FIG. 8 is a diagram showing an X-ray diffraction result of the sintered body. When sintered at a temperature of 600 ° C., a peak of TiO ₂ has been detected, TiO ₂ is unreacted is the starting material. In contrast, when sintering was performed at a temperature of 1000 ° C., no diffraction peak of TiO _2, it can be confirmed that the TiO ₂ is thermally decomposed.

  FIG. 9 shows the measurement results of the micro Vickers hardness of each sintered body with different sintering temperatures. The one having a sintering temperature of 0 ° C. is the hardness of the base of the pure titanium raw material powder. In the sintering up to a temperature of 600 ° C., the hardness is not greatly increased. However, when the sintering temperature is 800 ° C. or higher, the hardness is remarkably increased, and it is recognized that strengthening by oxygen solid solution occurs.

[Use of titanium alloy powder]
The “titanium powder” prepared as the starting material powder is not limited to pure titanium powder, and may be titanium alloy powder. The inventor of the present application has confirmed that the same effect can be obtained in a titanium material obtained by mixing and sintering a titanium alloy powder and TiO ₂ particles.

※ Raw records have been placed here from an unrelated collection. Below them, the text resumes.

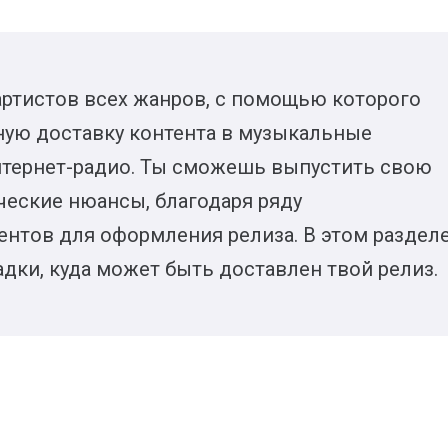
артистов всех жанров, с помощью которого
ую доставку контента в музыкальные
нтернет-радио. Ты сможешь выпустить свою
ческие нюансы, благодаря ряду
нтов для оформления релиза. В этом раздел
ки, куда может быть доставлен твой релиз.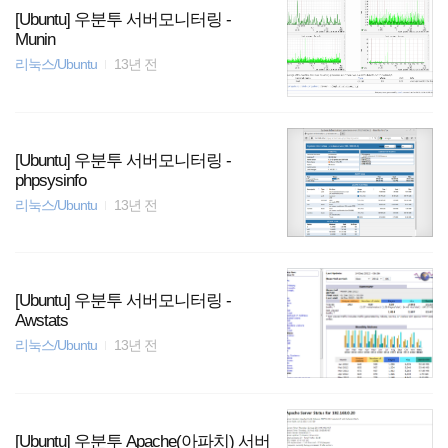
[Ubuntu] 우분투 서버모니터링 -
Munin
리눅스/Ubuntu
13년 전
[Ubuntu] 우분투 서버모니터링 -
phpsysinfo
리눅스/Ubuntu
13년 전
[Ubuntu] 우분투 서버모니터링 -
Awstats
리눅스/Ubuntu
13년 전
[Ubuntu] 우분투 Apache(아파치) 서버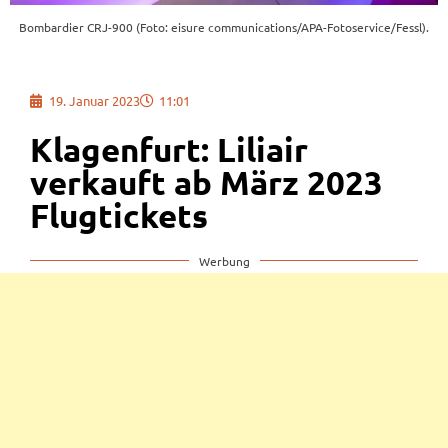
Bombardier CRJ-900 (Foto: eisure communications/APA-Fotoservice/Fessl).
19. Januar 2023
11:01
Klagenfurt: Liliair
verkauft ab März 2023
Flugtickets
Werbung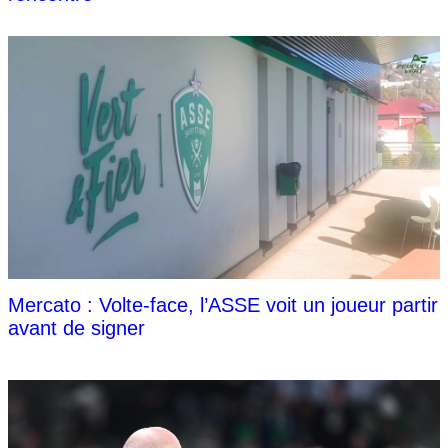
Mercato : Volte-face, l’ASSE voit un joueur partir
avant de signer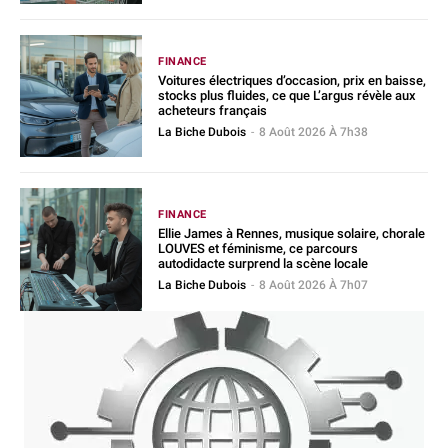
FINANCE
Voitures électriques d’occasion, prix en baisse,
stocks plus fluides, ce que L’argus révèle aux
acheteurs français
La Biche Dubois
-
8 Août 2026 À 7h38
FINANCE
Ellie James à Rennes, musique solaire, chorale
LOUVES et féminisme, ce parcours
autodidacte surprend la scène locale
La Biche Dubois
-
8 Août 2026 À 7h07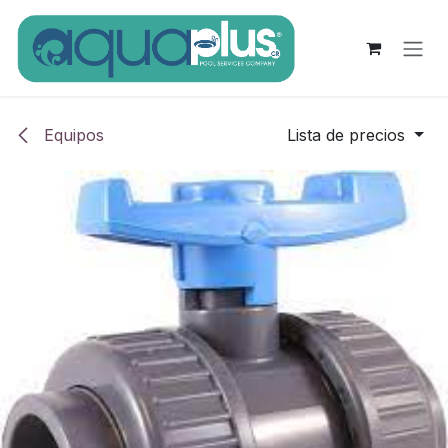
Ir al contenido
Equipos
Lista de precios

Specifically, the following measurement results were obtained.

(A) In the case of extruded material of Ti-6% Al-4% V powder Tensile strength (TS): 1156 MPa
Yield strength (YS): 1107 MPa
Elongation: 26.3%
(B) In the case of extruded material of Ti-6% Al-4% V powder + 0.5 mass% TiO ₂ particles Tensile strength (TS): 1308 MPa
Yield strength (YS): 1172 MPa
Elongation: 23.3%

  INDUSTRIAL APPLICABILITY The present invention can be advantageously used as a titanium material that can be used in a wide range of fields such as aircraft, railway vehicles, automobile parts, household electrical appliance materials, architectural structural members, and medical materials, and a method for producing the same.

Claims (6)

a titanium material having a dense hexagonal lattice crystal structure in which atoms are arranged in an a-axis direction and a c-axis direction,
Oxygen atoms are dissolved in titanium,
The oxygen content in titanium is 4000 ppm or more,
A titanium material in which the value of the axial ratio c / a, which is the ratio of the lattice constant in the c-axis direction to the lattice constant in the a-axis direction, is in the range of 1.589 to 1.593.   The titanium material according to claim 1 whose oxygen content in titanium is 13000 ppm or less. The titanium material according to claim 1 or 2, wherein the titanium material is obtained by sintering and extruding after mixing titanium powder and TiO ₂ particles. The titanium material according to claim 1 or 2, wherein the titanium material is obtained by mixing and sintering titanium powder and ZrO ₂ particles and then extruding. Preparing titanium powder and TiO ₂ particles;
Adjusting the amount of TiO ₂ particles added to the entire mixed powder to be 0.5% to 3.0% on a mass basis and mixing the titanium powder and the TiO ₂ particles;
Sintering the mixture in a temperature range from 700 ° C. to less than the melting point of TiO _{2 in} a vacuum atmosphere to thermally decompose the TiO ₂ particles and dissolving dissociated oxygen atoms in titanium. , Manufacturing method of titanium material.   The method for producing a titanium material according to claim 5, further comprising a step of heating and extruding the sintered body after the sintering.